Relations économiques bilatérales

Avec 33,6 Md€ d’exportations et 21,1 Md€ d’importations en 2019, le Royaume-Uni est un des principaux partenaires commerciaux de la France (son 6ième client et son 7ième fournisseur). La France reste quant à elle le 5ème fournisseur du Royaume-Uni avec 13% de part de marché, derrière l’Allemagne (27,5%), la Chine (19,9%), les États-Unis (19,6%), et son 4ème client après les États-Unis, l’Allemagne et la Chine.

Le Royaume-Uni était en 2019 le premier excédent commercial de la France (12,5 Md€), devant Singapour (5,2 Md€) et Hong Kong (2,1 Md€). Si les flux bilatéraux ont été affectés par la crise sanitaire et ses conséquences économiques, les liens commerciaux avec le Royaume-Uni restent puissants (16,3 Md€ d’exportations et 10,7 Md€ d’importations de marchandises entre janvier et octobre 2020) et la France a enregistré un excédent commercial (balance des biens uniquement) de 5,6 Md€ sur les huit premiers mois de l’année 2020.

Outre les liens commerciaux, le Royaume-Uni et la France sont des investisseurs réciproques importants. En 2019, le Royaume-Uni était le 3ème investisseur étranger en France derrière les Etats-Unis et l’Allemagne, avec 173 projets d’IDE, et un stock d’investissements de 94 Md€.

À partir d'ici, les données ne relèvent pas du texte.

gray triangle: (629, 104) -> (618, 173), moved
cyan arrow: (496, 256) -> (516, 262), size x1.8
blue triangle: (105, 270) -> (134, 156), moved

L’excédent de la balance commerciale avec le Royaume-Uni a atteint en 2019 près de 12,5 Md€, en hausse de 521 M€ par rapport à 2018 bien que les importations soient reparties à la hausse en 2019 (+ 2,8%) après un repli en 2018 (-5,1%). Si les importations en provenance du Royaume-Uni ont augmenté en 2019, cette hausse a largement été compensée par une croissance des exportations françaises, atteignant près de 33,6 Md€. Les exportations françaises ont tiré profit du dynamisme de la demande britannique et de l’effet de stockage, en prévision d’un retrait sans accord du Royaume-Uni de l’UE. Le Royaume-Uni reste le premier excédent bilatéral de la France, devant Singapour (5,2 Md€), Hong Kong (5,12 Md€). 

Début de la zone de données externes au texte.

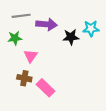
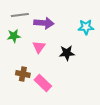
black star: (71, 37) -> (67, 53), moved
pink triangle: (31, 56) -> (39, 47), moved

Le commerce de biens entre la France et le Royaume-Uni est caractérisé par des échanges intra-branches. Les principaux postes d’exportation sont donc les mêmes que ceux pour les importations. Par ordre d’importance, les échanges de biens se concentrent dans (i) les produits de la construction aéronautique et spatiale, (ii) et les produits de la construction automobile. Il convient de noter que les exportations d’aéronefs et d’engins spatiaux, en hausse de 53%, ont été particulièrement dynamiques et ont atteint près de 3,2 Md€ en 2019.

Les échanges de services présentent à l’inverse une structure plus diversifiée, avec une concentration dans les transports, les services aux entreprises et les voyages pour les exportations et dans la finance, les services aux entreprises et les télécommunications pour les importations.

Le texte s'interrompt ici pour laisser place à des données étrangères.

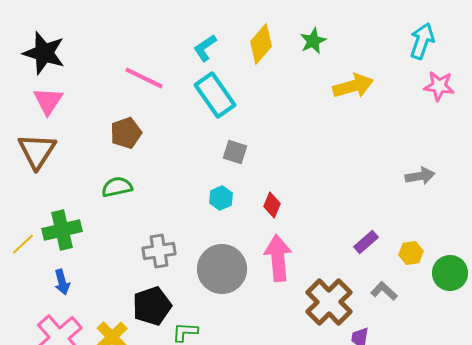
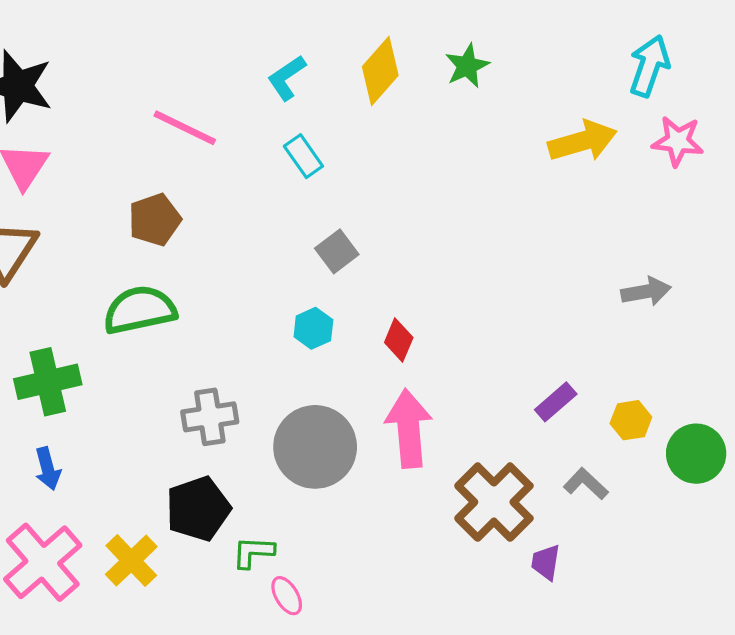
yellow arrow: (353, 86) -> (582, 141), moved
cyan rectangle: (215, 95) -> (303, 156), size x0.6
gray square: (235, 152) -> (337, 251), turned 35
green semicircle: (117, 187) -> (140, 310), size x1.4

L’intensité des flux bilatéraux entre la France et le Royaume-Uni a été affectée au printemps 2020 par la crise sanitaire et ses conséquences économiques. Entre janvier et août 2020, les exportations de biens de la France vers le Royaume-Uni ont atteint (en valeur) 16,3 Md€, contre 23,2 Md€ sur la même période en 2019, soit une baisse de près de 30 %. Quant aux importations, elles ont atteint 10,7 Md€ sur les 8 premiers mois de 2020, contre 14,5 Md€ pour la même période en 2019, soit un repli de 26 % en glissement annuel. Si la balance des échanges de biens reste excédentaire sur la période janvier-août 2020, le solde s’est toutefois dégradé (- 35,7 %) et s’est établi à 5,6 Md€.

Le Royaume-Uni et la France sont des investisseurs réciproques importants. En 2019, le Royaume-Uni avait un stock d’investissements directs à l’étranger (IDE) de 94 Md€ en France, contre 78,7 Md£ pour le stock d’IDE de la France au Royaume-Uni en 2018 (dernières données de l’ONS publiées en août 2020). Avec 173 projets d’IDE pour environ 6 000 emplois créés ou préservés, le Royaume-Uni était le 3ème investisseur étranger en France en 2019, derrière les États-Unis et l’Allemagne. La France était pour sa part le 4ème investisseur étranger au Royaume-Uni, avec 99 projets d’IDE créant 2 882 emplois entre mars 2019 et avril 2020.